=== Exercise description ===
Repeat only the lines below that run from the line with "PMRA (RRD2005-05) Sodium" to the line with "provided to them", ends included; skip every picture.

======== Material to process ========

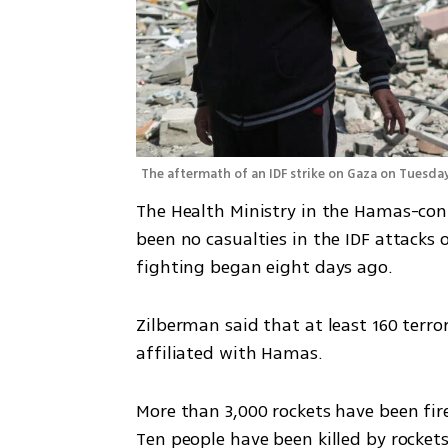
The aftermath of an IDF strike on Gaza on Tuesday
The Health Ministry in the Hamas-cont
been no casualties in the IDF attacks o
fighting began eight days ago. 
Zilberman said that at least 160 terror
affiliated with Hamas. 
More than 3,000 rockets have been fire
Ten people have been killed by rockets 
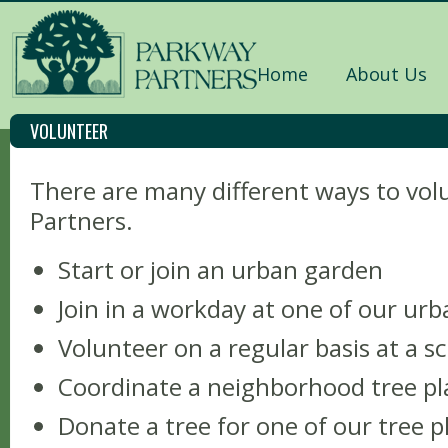
Home
About Us
VOLUNTEER
There are many different ways to vo
Partners.
Start or join an urban garden
Join in a workday at one of our ur
Volunteer on a regular basis at a 
Coordinate a neighborhood tree pl
Donate a tree for one of our tree p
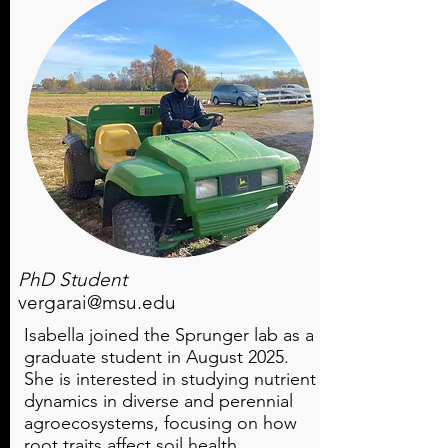
PhD Student
vergarai@msu.edu
Isabella joined the Sprunger lab as a
graduate student in August 2025.
She is interested in studying nutrient
dynamics in diverse and perennial
agroecosystems, focusing on how
root traits affect soil health.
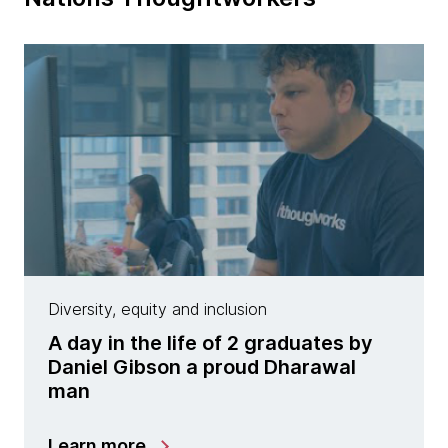
Diversity, equity and inclusion
A day in the life of 2 graduates by
Daniel Gibson a proud Dharawal
man
Learn more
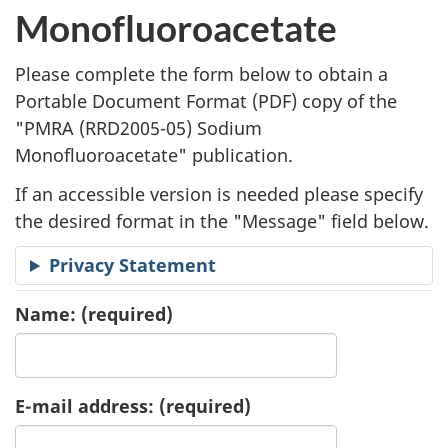
l
Monofluoroacetate
i
Please complete the form below to obtain a
c
Portable Document Format (
PDF
) copy of the
"
PMRA (RRD2005-05) Sodium
a
Monofluoroacetate" publication.
t
If an accessible version is needed please specify
i
the desired format in the "Message" field below.
o
Privacy Statement
n
Name:
(required)
R
e
E-mail address:
(required)
q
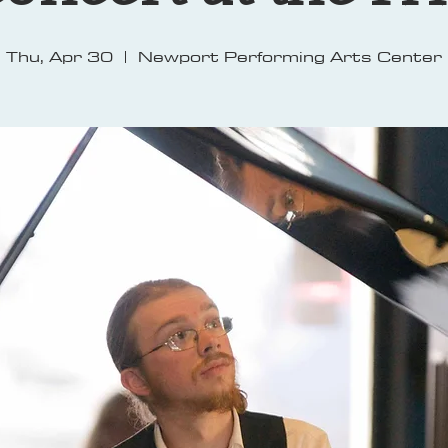
Thu, Apr 30
  |  
Newport Performing Arts Center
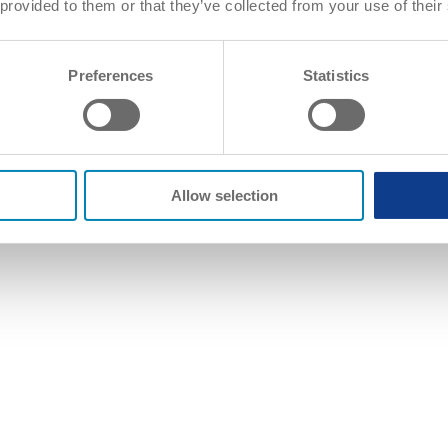
 provided to them or that they’ve collected from your use of their
Preferences
Statistics
Allow selection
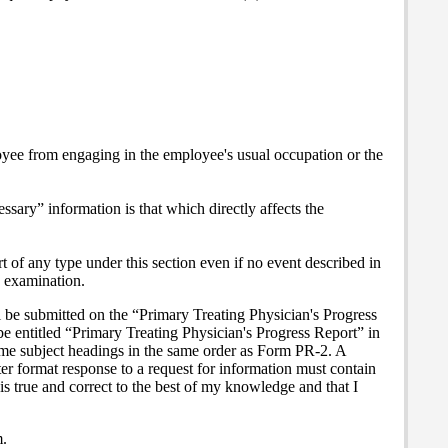
loyee from engaging in the employee's usual occupation or the
ssary” information is that which directly affects the
t of any type under this section even if no event described in
e examination.
ll be submitted on the “Primary Treating Physician's Progress
 be entitled “Primary Treating Physician's Progress Report” in
same subject headings in the same order as Form PR-2. A
tter format response to a request for information must contain
 is true and correct to the best of my knowledge and that I
m.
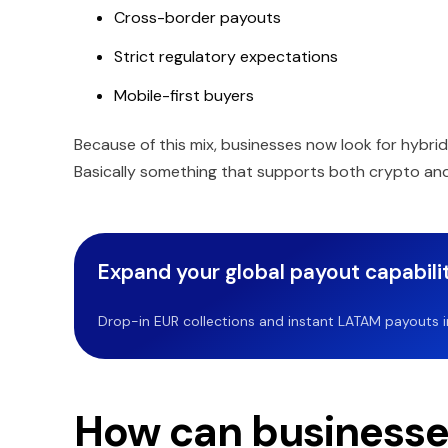
Cross-border payouts
Strict regulatory expectations
Mobile-first buyers
Because of this mix, businesses now look for hybri
Basically something that supports both crypto and 
Expand your global payout capabilit
Drop-in EUR collections and instant LATAM payouts in 
How can businesses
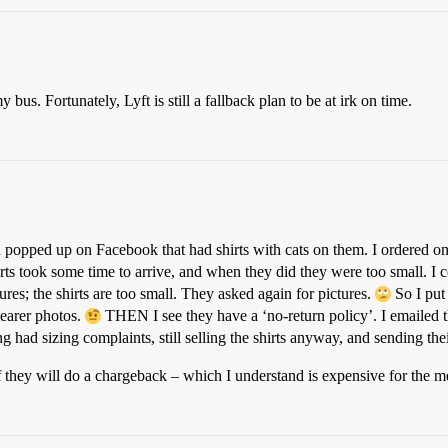
 bus. Fortunately, Lyft is still a fallback plan to be at irk on time.
popped up on Facebook that had shirts with cats on them. I ordered one
hirts took some time to arrive, and when they did they were too small. I
tures; the shirts are too small. They asked again for pictures.
So I put 
learer photos.
THEN I see they have a ‘no-return policy’. I emailed 
ing had sizing complaints, still selling the shirts anyway, and sending th
f they will do a chargeback – which I understand is expensive for the m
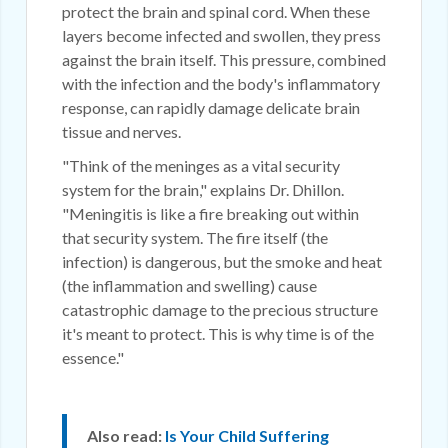
protect the brain and spinal cord. When these
layers become infected and swollen, they press
against the brain itself. This pressure, combined
with the infection and the body's inflammatory
response, can rapidly damage delicate brain
tissue and nerves.
"Think of the meninges as a vital security
system for the brain," explains Dr. Dhillon.
"Meningitis is like a fire breaking out within
that security system. The fire itself (the
infection) is dangerous, but the smoke and heat
(the inflammation and swelling) cause
catastrophic damage to the precious structure
it's meant to protect. This is why time is of the
essence."
Also read:
Is Your Child Suffering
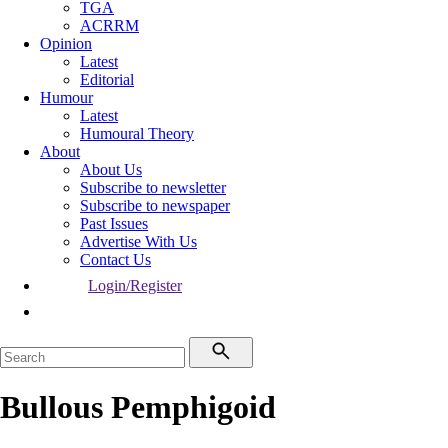
TGA
ACRRM
Opinion
Latest
Editorial
Humour
Latest
Humoural Theory
About
About Us
Subscribe to newsletter
Subscribe to newspaper
Past Issues
Advertise With Us
Contact Us
Login/Register
Bullous Pemphigoid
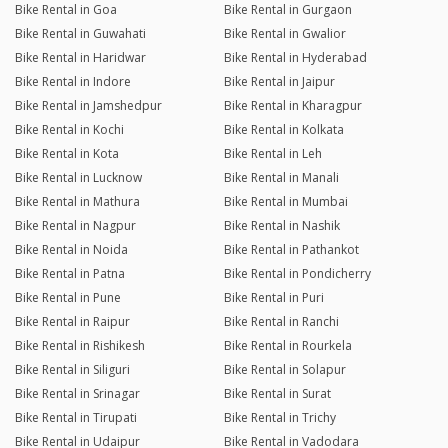
Bike Rental in Goa
Bike Rental in Gurgaon
Bike Rental in Guwahati
Bike Rental in Gwalior
Bike Rental in Haridwar
Bike Rental in Hyderabad
Bike Rental in Indore
Bike Rental in Jaipur
Bike Rental in Jamshedpur
Bike Rental in Kharagpur
Bike Rental in Kochi
Bike Rental in Kolkata
Bike Rental in Kota
Bike Rental in Leh
Bike Rental in Lucknow
Bike Rental in Manali
Bike Rental in Mathura
Bike Rental in Mumbai
Bike Rental in Nagpur
Bike Rental in Nashik
Bike Rental in Noida
Bike Rental in Pathankot
Bike Rental in Patna
Bike Rental in Pondicherry
Bike Rental in Pune
Bike Rental in Puri
Bike Rental in Raipur
Bike Rental in Ranchi
Bike Rental in Rishikesh
Bike Rental in Rourkela
Bike Rental in Siliguri
Bike Rental in Solapur
Bike Rental in Srinagar
Bike Rental in Surat
Bike Rental in Tirupati
Bike Rental in Trichy
Bike Rental in Udaipur
Bike Rental in Vadodara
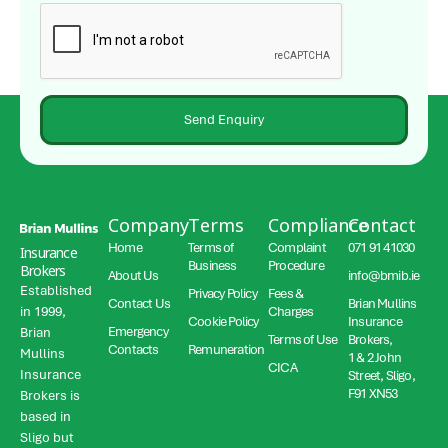
Send Enquiry
Company
Terms
Compliance
Contact
Home
Terms of
Complaint
071 91 41030
Insurance
Business
Procedure
Brokers
About Us
info@bmib.ie
Established
Privacy Policy
Fees &
Contact Us
Brian Mullins
in 1999,
Charges
Cookie Policy
Insurance
Emergency
Brian
Terms of Use
Brokers,
Contacts
Remuneration
Mullins
1 & 2 John
CICA
Insurance
Street, Sligo,
F91 XN53
Brokers is
based in
Sligo but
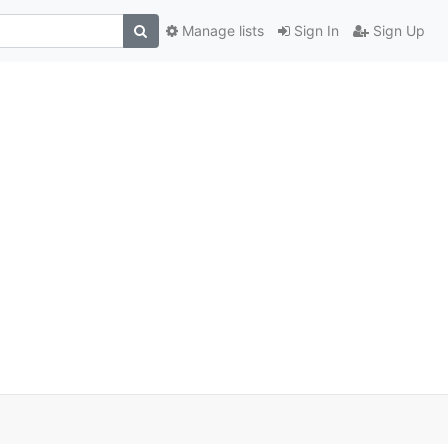
Manage lists
Sign In
Sign Up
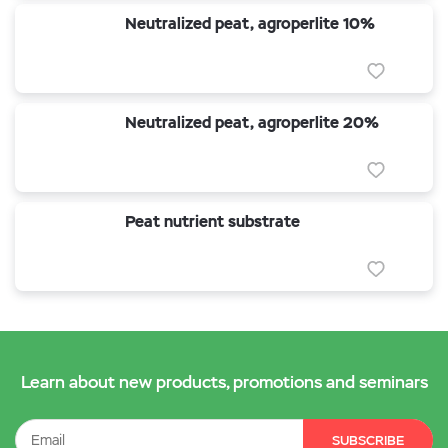
Neutralized peat, agroperlite 10%
Neutralized peat, agroperlite 20%
Peat nutrient substrate
Learn about new products, promotions and seminars
SUBSCRIBE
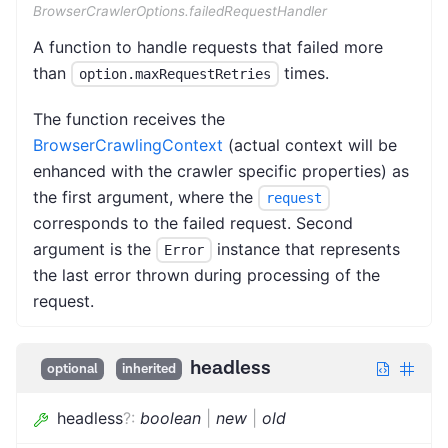
BrowserCrawlerOptions.failedRequestHandler
A function to handle requests that failed more
than
times.
option.maxRequestRetries
The function receives the
BrowserCrawlingContext
(actual context will be
enhanced with the crawler specific properties) as
the first argument, where the
request
corresponds to the failed request. Second
argument is the
instance that represents
Error
the last error thrown during processing of the
request.
headless
optional
inherited
headless
?
:
boolean
|
new
|
old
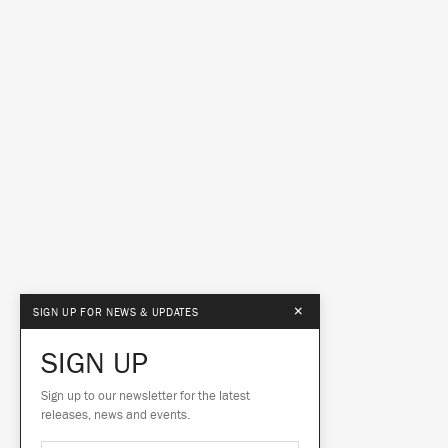
×
SIGN UP FOR NEWS & UPDATES
SIGN UP
Sign up to our newsletter for the latest
releases, news and events.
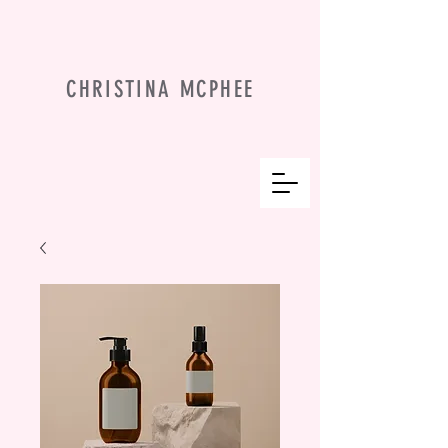
CHRISTINA MCPHEE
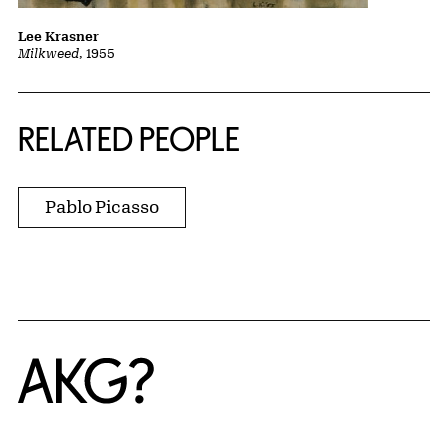
Lee Krasner
Milkweed
, 1955
RELATED PEOPLE
Pablo Picasso
Home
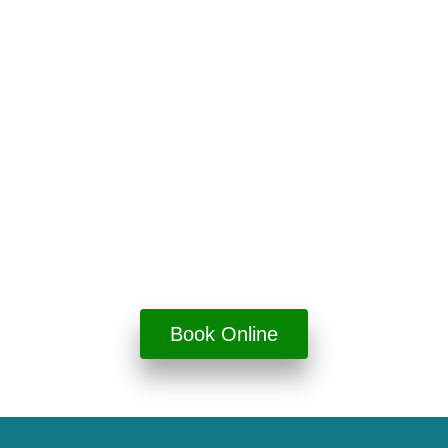
Book Your Visit
Online
View available appointments and enjoy dentistry
done right.
Book Online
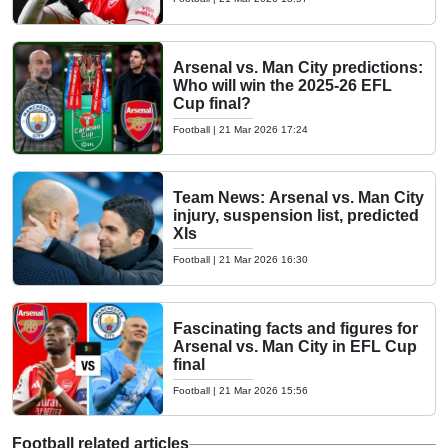
Arsenal vs. Man City predictions:
Who will win the 2025-26 EFL
Cup final?
Football
|
21 Mar 2026 17:24
Team News: Arsenal vs. Man City
injury, suspension list, predicted
XIs
Football
|
21 Mar 2026 16:30
Fascinating facts and figures for
Arsenal vs. Man City in EFL Cup
final
Football
|
21 Mar 2026 15:56
Football related articles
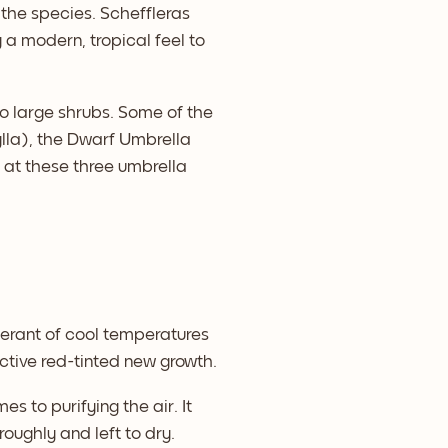
the species. Scheffleras
a modern, tropical feel to
to large shrubs. Some of the
lla), the Dwarf Umbrella
k at these three umbrella
olerant of cool temperatures
ctive red-tinted new growth.
es to purifying the air. It
roughly and left to dry.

========

=== Written response ===
PMRA (RRD2005-05) Sodium
a
Monofluoroacetate" publication.
t
If an accessible version is needed please specify
i
the desired format in the "Message" field below.
o
Privacy Statement
n
Name:
(required)
R
e
E-mail address:
(required)
q
Thu, Apr 30
  |  
Newport Performing Arts Center
 provided to them or that they’ve collected from your use of their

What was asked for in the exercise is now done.